En cliquant sur un lien ou en allant sur une page web conçue, les attaquants peuvent prendre le contrôle de votre compte (publier, aimer, mettre à jour votre profil, supprimer votre compte, etc.) pic.twitter.com/MVJ1MvHt6H
– Chaofan Shou (@shoucccc) Le 13 décembre 2023
Sam Sun a indiqué que le navigateur web Brave, axé sur la protection de la vie privée, aurait empêché l’exploit de fonctionner.
L’équipe X a réagi rapidement après cette révélation publique. En l’espace de quelques heures, elle a colmaté la fuite, comme l’a confirmé Sun. Cependant, malgré la gravité potentielle de la fuite, @rabbit_2333 n’a pas été récompensé pour sa découverte. Au lieu de cela, il a été informé qu’il avait été exclu du programme de récompense des bugs.
« Merci Twitter », a écrit l’utilisateur, en fournissant des captures d’écran de l’avis de bannissement de Twitter.

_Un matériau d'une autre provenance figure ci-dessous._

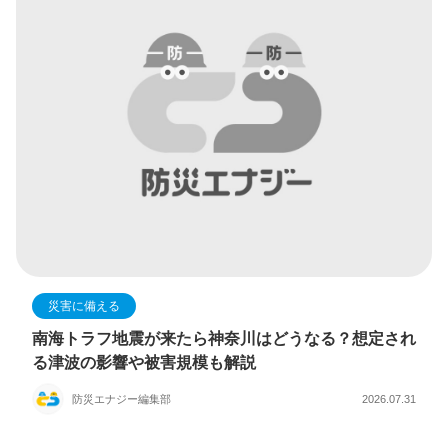
災害に備える
南海トラフ地震が来たら神奈川はどうなる？想定され
る津波の影響や被害規模も解説
防災エナジー編集部
2026.07.31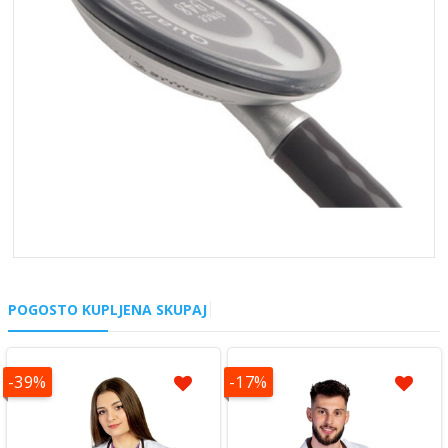
POGOSTO KUPLJENA SKUPAJ
-39%
-17%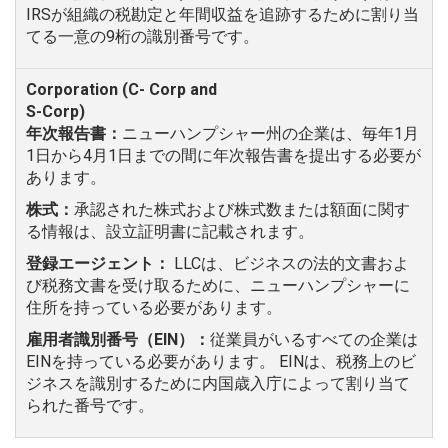
IRSが組織の税勘定と年間収益を追跡するために割り当
てる一意の9桁の識別番号です。
年次報告書：
ニューハンプシャー州の企業は、毎年1月
1日から4月1日までの間に年次報告書を提出する必要が
あります。
株式：
承認された株式および株式数または額面に関す
る情報は、設立証明書に記載されます。
登録エージェント：
LLCは、ビジネスの法的文書およ
び税務文書を受け取るために、ニューハンプシャーに
住所を持っている必要があります。
雇用者識別番号（EIN）：
従業員がいるすべての企業は
EINを持っている必要があります。 EINは、税務上のビ
ジネスを識別するために内国歳入庁によって割り当て
られた番号です。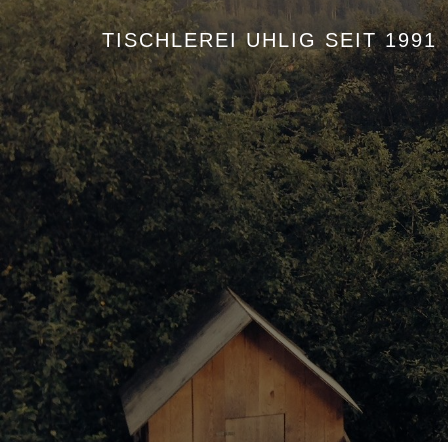
TISCHLEREI UHLIG SEIT 1991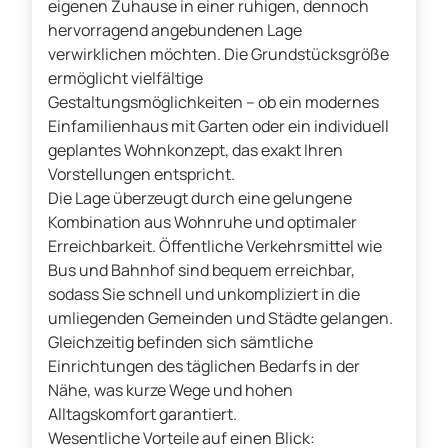
eigenen Zuhause in einer ruhigen, dennoch
hervorragend angebundenen Lage
verwirklichen möchten. Die Grundstücksgröße
ermöglicht vielfältige
Gestaltungsmöglichkeiten – ob ein modernes
Einfamilienhaus mit Garten oder ein individuell
geplantes Wohnkonzept, das exakt Ihren
Vorstellungen entspricht.
Die Lage überzeugt durch eine gelungene
Kombination aus Wohnruhe und optimaler
Erreichbarkeit. Öffentliche Verkehrsmittel wie
Bus und Bahnhof sind bequem erreichbar,
sodass Sie schnell und unkompliziert in die
umliegenden Gemeinden und Städte gelangen.
Gleichzeitig befinden sich sämtliche
Einrichtungen des täglichen Bedarfs in der
Nähe, was kurze Wege und hohen
Alltagskomfort garantiert.
Wesentliche Vorteile auf einen Blick: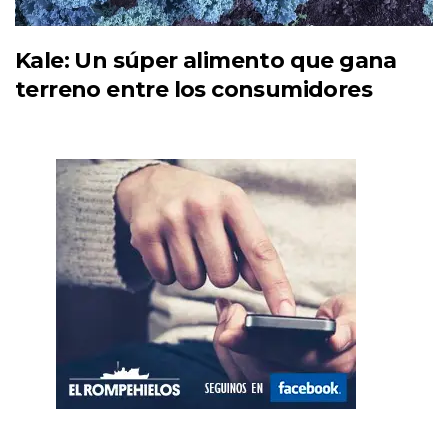
Kale: Un súper alimento que gana
terreno entre los consumidores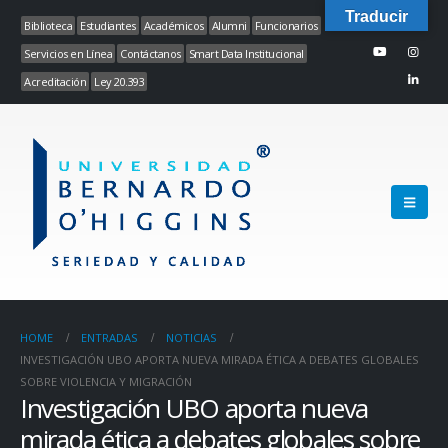
Traducir
Biblioteca
Estudiantes
Académicos
Alumni
Funcionarios
Servicios en Línea
Contáctanos
Smart Data Institucional
Acreditación
Ley 20.393
HOME
ENTRADAS
NOTICIAS
INVESTIGACIÓN UBO APORTA NUEVA MIRADA ÉTICA A DEBATES GLOBALES
SOBRE VIOLENCIA Y MIGRACIÓN
Investigación UBO aporta nueva
mirada ética a debates globales sobre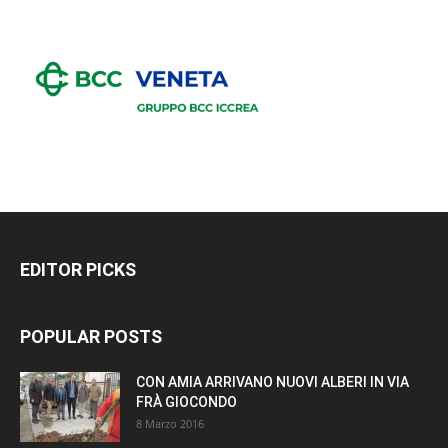
EDITOR PICKS
POPULAR POSTS
CON AMIA ARRIVANO NUOVI ALBERI IN VIA
FRÀ GIOCONDO
8 Marzo 2016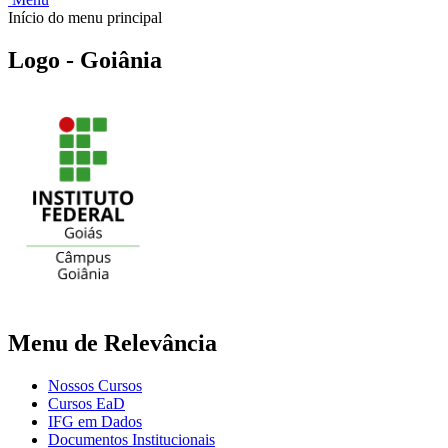
Início do menu principal
Logo - Goiânia
Menu de Relevância
Nossos Cursos
Cursos EaD
IFG em Dados
Documentos Institucionais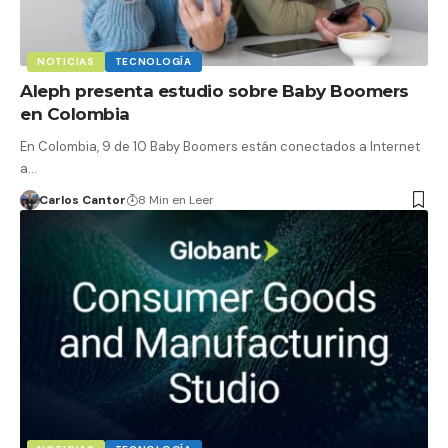
NOTICIAS
TECNOLOGÍA
Aleph presenta estudio sobre Baby Boomers
en Colombia
En Colombia, 9 de 10 Baby Boomers están conectados a Internet
a…
Carlos Cantor
8 Min en Leer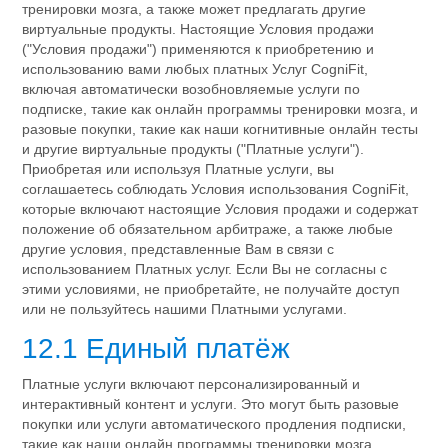
тренировки мозга, а также может предлагать другие
виртуальные продукты. Настоящие Условия продажи
("Условия продажи") применяются к приобретению и
использованию вами любых платных Услуг CogniFit,
включая автоматически возобновляемые услуги по
подписке, такие как онлайн программы тренировки мозга, и
разовые покупки, такие как наши когнитивные онлайн тесты
и другие виртуальные продукты ("Платные услуги").
Приобретая или используя Платные услуги, вы
соглашаетесь соблюдать Условия использования CogniFit,
которые включают настоящие Условия продажи и содержат
положение об обязательном арбитраже, а также любые
другие условия, представленные Вам в связи с
использованием Платных услуг. Если Вы не согласны с
этими условиями, не приобретайте, не получайте доступ
или не пользуйтесь нашими Платными услугами.
12.1 Единый платёж
Платные услуги включают персонализированный и
интерактивный контент и услуги. Это могут быть разовые
покупки или услуги автоматического продления подписки,
такие как наши онлайн программы тренировки мозга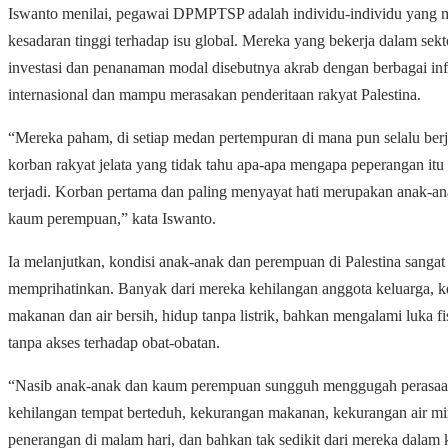
Iswanto menilai, pegawai DPMPTSP adalah individu-individu yang m
kesadaran tinggi terhadap isu global. Mereka yang bekerja dalam sekt
investasi dan penanaman modal disebutnya akrab dengan berbagai in
internasional dan mampu merasakan penderitaan rakyat Palestina.
“Mereka paham, di setiap medan pertempuran di mana pun selalu ber
korban rakyat jelata yang tidak tahu apa-apa mengapa peperangan itu
terjadi. Korban pertama dan paling menyayat hati merupakan anak-a
kaum perempuan,” kata Iswanto.
Ia melanjutkan, kondisi anak-anak dan perempuan di Palestina sangat
memprihatinkan. Banyak dari mereka kehilangan anggota keluarga, 
makanan dan air bersih, hidup tanpa listrik, bahkan mengalami luka fi
tanpa akses terhadap obat-obatan.
“Nasib anak-anak dan kaum perempuan sungguh menggugah perasaa
kehilangan tempat berteduh, kekurangan makanan, kekurangan air m
penerangan di malam hari, dan bahkan tak sedikit dari mereka dalam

Alors que les commentaires affluaient sur la question de savoir si @rabbit_2333 aurait dû ou non signaler le bug, l’utilisateur a affirmé qu’il avait suivi le bon protocole dès le départ. Ce n’est que lorsque X a rejeté la gravité et l’éligibilité à une prime qu’ils l’ont rendue publique, a déclaré l’utilisateur.
J’ai soumis ce rapport de bogue et je n’ai pas reçu de prime. Vous m’avez dit que ce bug existait depuis un an. Puisque vous ne l’avez pas corrigé depuis si longtemps, il semble que ce bug ne soit pas important, alors je l’ai rendu public. pic.twitter.com/R9X4k8KqMZ
– rabbit (@rabbit_2333) 12 décembre 2023
L’objectif des programmes de primes aux bugs est de prévenir ce type d’incidents en encourageant les développeurs à découvrir des failles de sécurité grâce à des récompenses et à l’engagement de ne pas les divulguer pendant que l’entreprise corrige le problème.

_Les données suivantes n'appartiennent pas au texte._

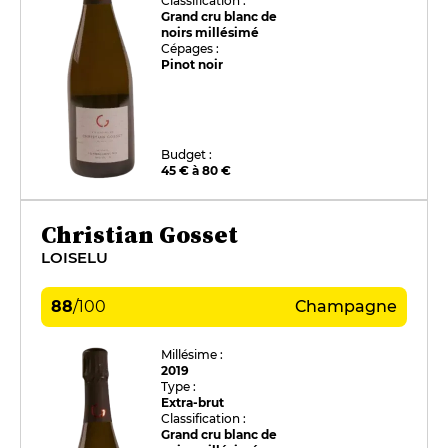
Classification :
Grand cru blanc de
noirs millésimé
Cépages :
Pinot noir
Budget :
45 € à 80 €
Christian Gosset
LOISELU
88
/
100
Champagne
Millésime :
2019
Type :
Extra-brut
Classification :
Grand cru blanc de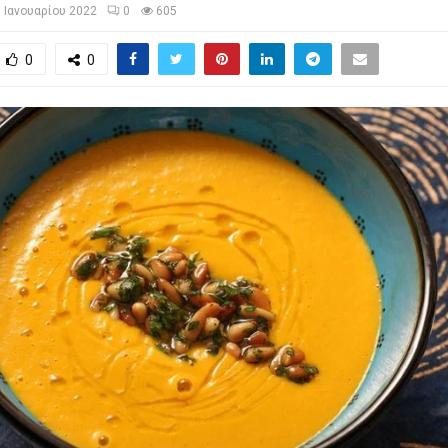
1 Ιανουαρίου 2022
0
605
0
0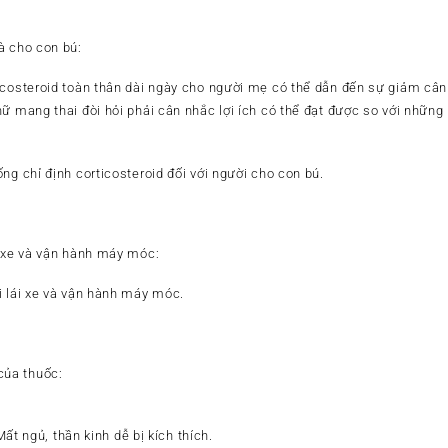
à cho con bú:
costeroid toàn thân dài ngày cho người mẹ có thể dẫn đến sự giảm cân ở
ữ mang thai đòi hỏi phải cân nhắc lợi ích có thể đạt được so với những r
g chỉ định corticosteroid đối với người cho con bú.
i xe và vận hành máy móc:
i lái xe và vận hành máy móc.
ủa thuốc:
DR>1/100
ất ngủ, thần kinh dễ bị kích thích.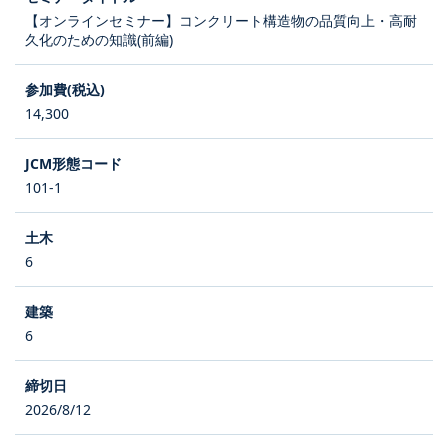
【オンラインセミナー】コンクリート構造物の品質向上・高耐
久化のための知識(前編)
14,300
101-1
6
6
2026/8/12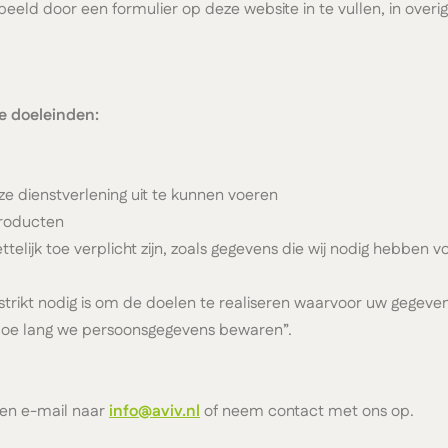
beeld door een formulier op deze website in te vullen, in overi
e doeleinden:
nze dienstverlening uit te kunnen voeren
producten
telijk toe verplicht zijn, zoals gegevens die wij nodig hebben v
strikt nodig is om de doelen te realiseren waarvoor uw gege
'Hoe lang we persoonsgegevens bewaren”.
een e-mail naar
info@aviv.nl
of neem contact met ons op.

Les programmes de primes aux bugs sont courants dans le développement de logiciels, mais aussi dans les crypto-monnaies, en particulier lorsqu’il s’agit de contrats intelligents. Si la mise en œuvre de ces programmes peut s’avérer difficile, la prévention d’une faille de sécurité est généralement considérée comme utile.
Les programmes d’incitation de type « white-hat » et « bug-bounty » exigent généralement que les vulnérabilités restent confidentielles. Mais ils ont aussi souvent une date d’expiration pour s’assurer que le développeur de logiciel agit en temps voulu.